## Work order
Your task is to filter the entries and copy every line containing the string "Games".

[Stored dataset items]

╔══

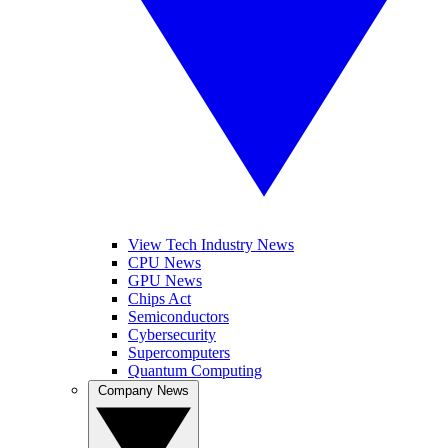
View Tech Industry News
CPU News
GPU News
Chips Act
Semiconductors
Cybersecurity
Supercomputers
Quantum Computing
Company News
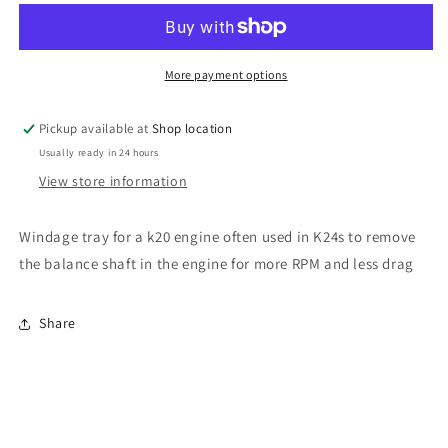
EP3
EP3
DC5
DC5
oil
oil
sump
sump
More payment options
windage
windage
tray
tray
Pickup available at
Shop location
-
-
Usually ready in 24 hours
balance
balance
shaft
shaft
View store information
delete
delete
kswap
kswap
Windage tray for a k20 engine often used in K24s to remove
k24
k24
the balance shaft in the engine for more RPM and less drag
Share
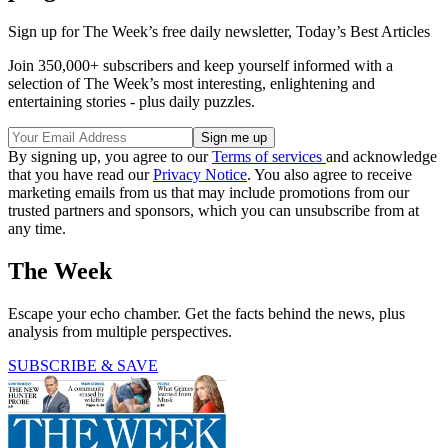
Sign up for The Week’s free daily newsletter,
Today’s Best Articles
Join 350,000+ subscribers and keep yourself informed with a
selection of The Week’s most interesting, enlightening and
entertaining stories - plus daily puzzles.
By signing up, you agree to our
Terms of services
and acknowledge
that you have read our
Privacy Notice
. You also agree to receive
marketing emails from us that may include promotions from our
trusted partners and sponsors, which you can unsubscribe from at
any time.
The Week
Escape your echo chamber. Get the facts behind the news, plus
analysis from multiple perspectives.
SUBSCRIBE & SAVE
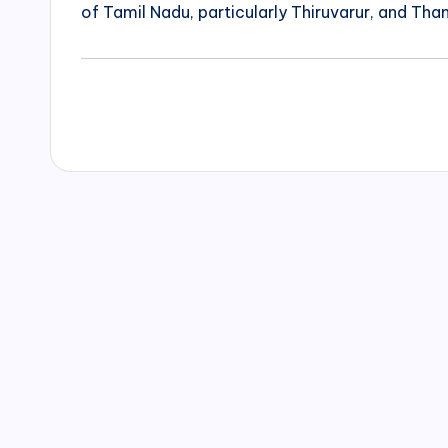
of Tamil Nadu, particularly Thiruvarur, and Than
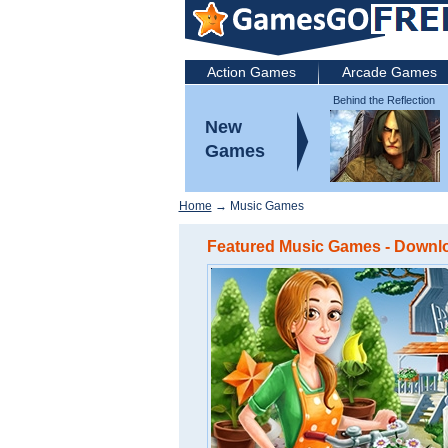
Action Games
Arcade Games
Behind the Reflection
2: Witch's Revenge
New
Games
Home
→ Music Games
Featured Music Games - Downloa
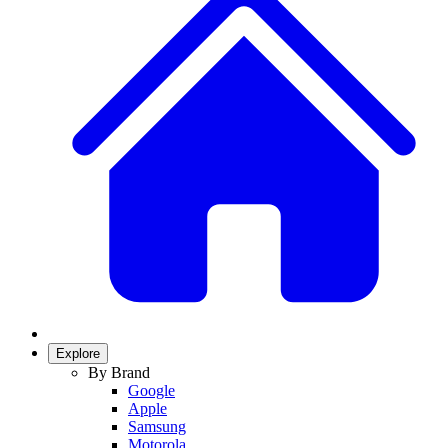
Explore
By Brand
Google
Apple
Samsung
Motorola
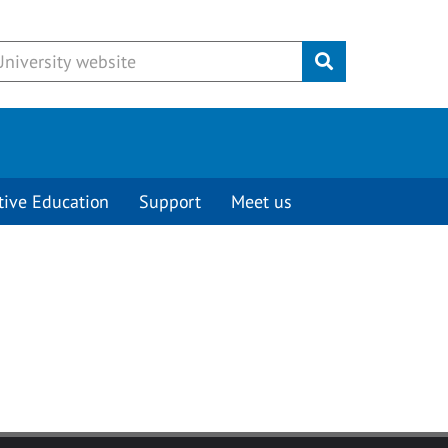
Submit
tive Education
Support
Meet us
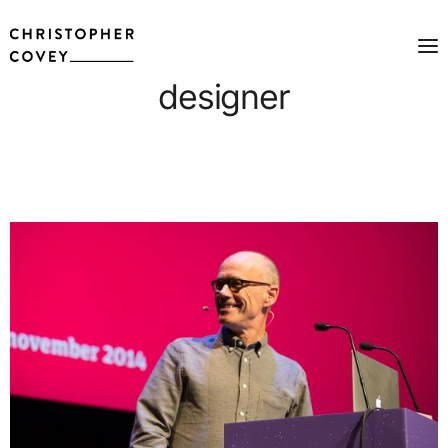
designer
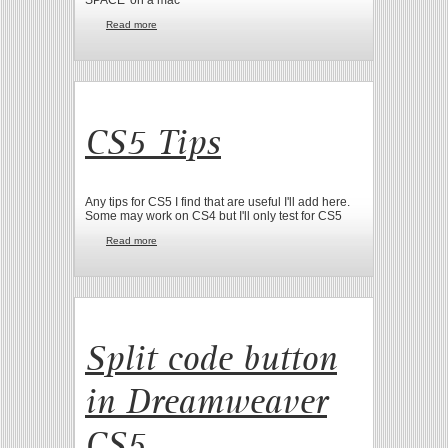
Read more
about Dreamweaver CS5 Code hints
CS5 Tips
Any tips for CS5 I find that are useful I'll add here.
Some may work on CS4 but I'll only test for CS5
Read more
about CS5 Tips
Split code button
in Dreamweaver
CS5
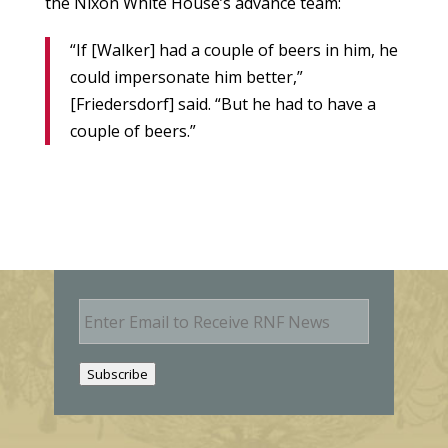
the Nixon White House’s advance team:
“If [Walker] had a couple of beers in him, he
could impersonate him better,”
[Friedersdorf] said. “But he had to have a
couple of beers.”
E
m
a
i
Subscribe
l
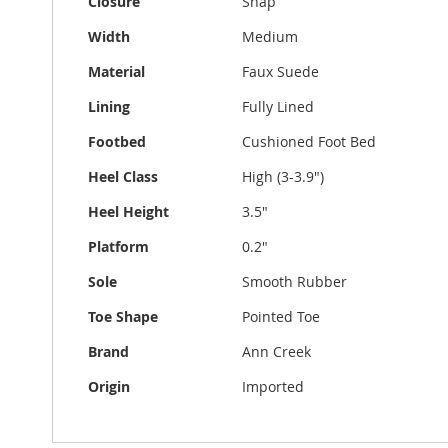
Closure
Snap
Width
Medium
Material
Faux Suede
Lining
Fully Lined
Footbed
Cushioned Foot Bed
Heel Class
High (3-3.9")
Heel Height
3.5"
Platform
0.2"
Sole
Smooth Rubber
Toe Shape
Pointed Toe
Brand
Ann Creek
Origin
Imported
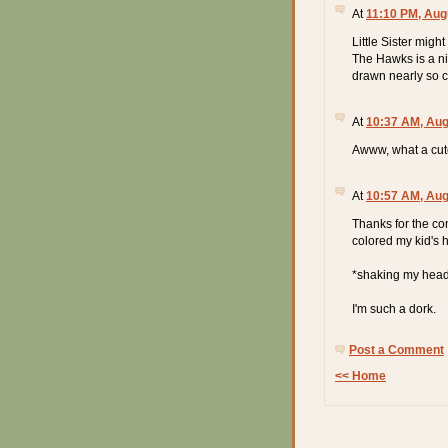
At
11:10 PM, Aug
Little Sister might
The Hawks is a ni
drawn nearly so c
At
10:37 AM, Aug
Awww, what a cute
At
10:57 AM, Aug
Thanks for the com
colored my kid's 
*shaking my hea
I'm such a dork.
Post a Comment
<< Home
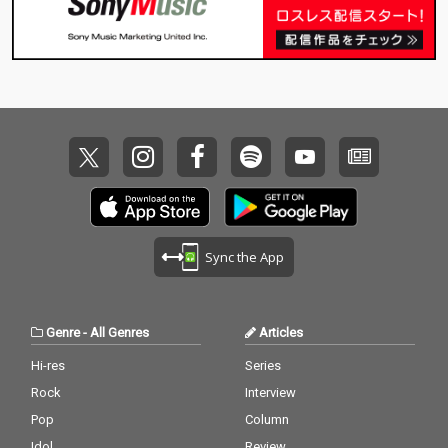
Sync the App
Genre
-
All Genres
Articles
Hi-res
Series
Rock
Interview
Pop
Column
Idol
Review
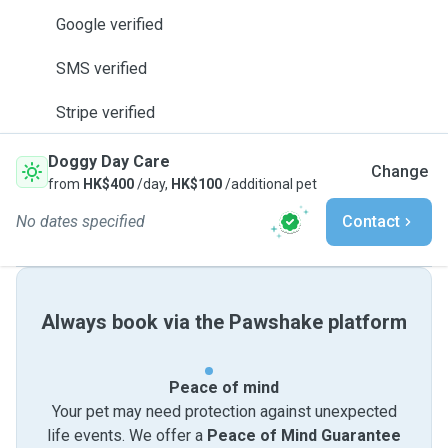
Google verified
SMS verified
Stripe verified
Doggy Day Care
Change
from
HK$400
/day,
HK$100
/additional pet
No dates specified
Contact
Always book via the Pawshake platform
Peace of mind
Your pet may need protection against unexpected
life events. We offer a
Peace of Mind Guarantee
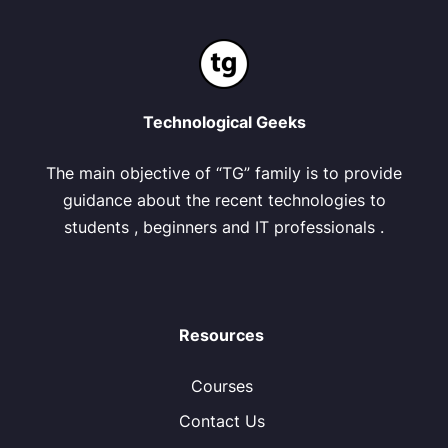
Technological Geeks
The main objective of “TG” family is to provide
guidance about the recent technologies to
students , beginners and IT professionals .
Resources
Courses
Contact Us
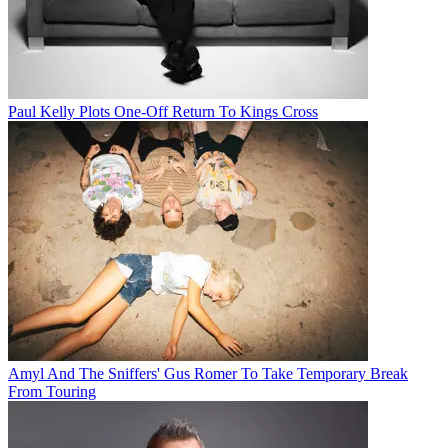
Paul Kelly Plots One-Off Return To Kings Cross
Amyl And The Sniffers' Gus Romer To Take Temporary Break
From Touring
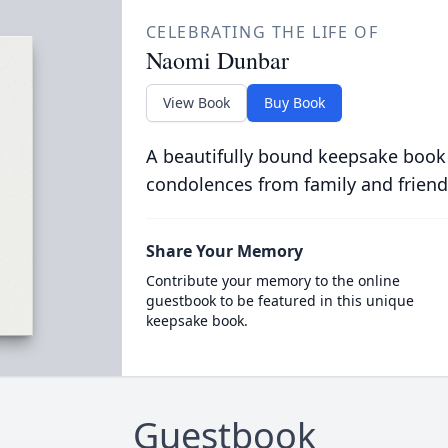
CELEBRATING THE LIFE OF
Naomi Dunbar
View Book
Buy Book
A beautifully bound keepsake book
condolences from family and friend
Share Your Memory
Contribute your memory to the online
guestbook to be featured in this unique
keepsake book.
Guestbook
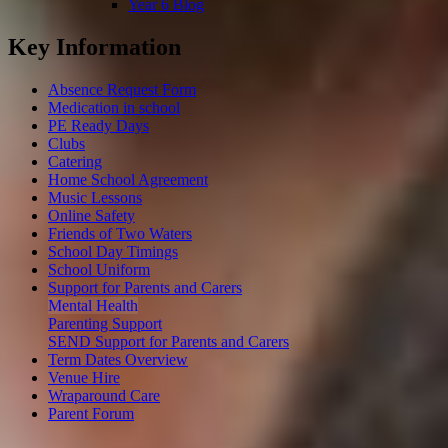
Year 6 Blog
Key Information
Absence Request Form
Medication in school
PE Ready Days
Clubs
Catering
Home School Agreement
Music Lessons
Online Safety
Friends of Two Waters
School Day Timings
School Uniform
Support for Parents and Carers
Mental Health
Parenting Support
SEND Support for Parents and Carers
Term Dates Overview
Venue Hire
Wraparound Care
Parent Forum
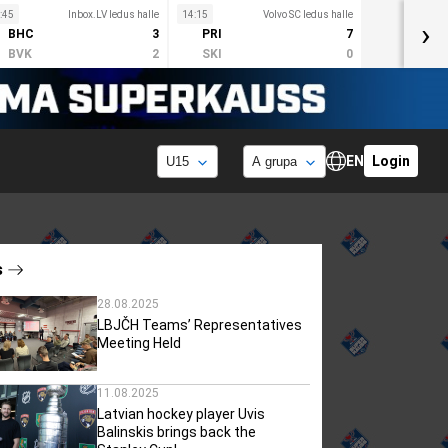
:45
Inbox.LV ledus halle
14:15
Volvo SC ledus halle
›
BHC
3
PRI
7
BVK
2
SKI
0
EN
Login
s
28.08.2025
LBJČH Teams’ Representatives
Meeting Held
11.08.2025
Latvian hockey player Uvis
Balinskis brings back the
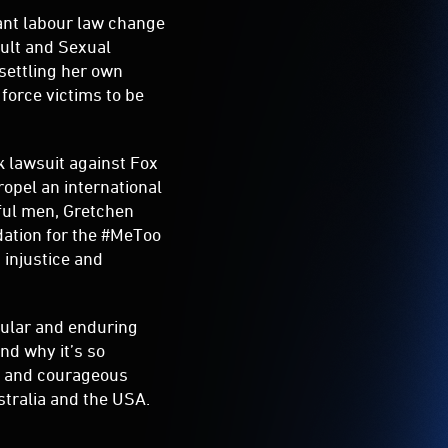
cant labour law change
ault and Sexual
settling her own
force victims to be
k lawsuit against Fox
pel an international
ful men, Gretchen
dation for the #MeToo
injustice and
pular and enduring
nd why it’s so
rs and courageous
stralia and the USA.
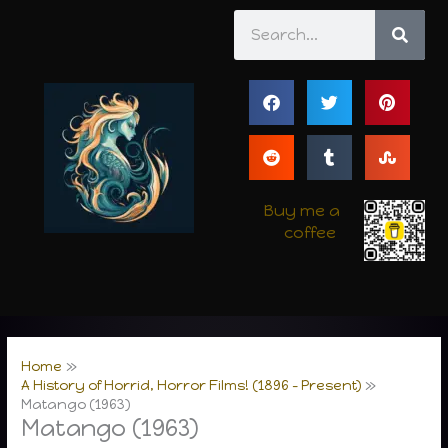
Skip
Search
to
content
Buy me a
coffee
Home
A History of Horrid, Horror Films! (1896 – Present)
Matango (1963)
Matango (1963)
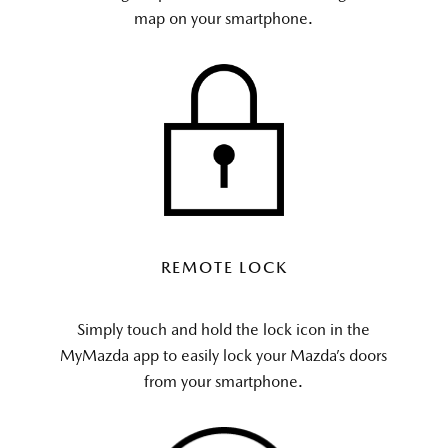
map on your smartphone.
REMOTE LOCK
Simply touch and hold the lock icon in the
MyMazda app to easily lock your Mazda’s doors
from your smartphone.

╚══

## Exercise output
Action Games
Arcade Games
Games
→ Music Games
Featured Music Games - Downloa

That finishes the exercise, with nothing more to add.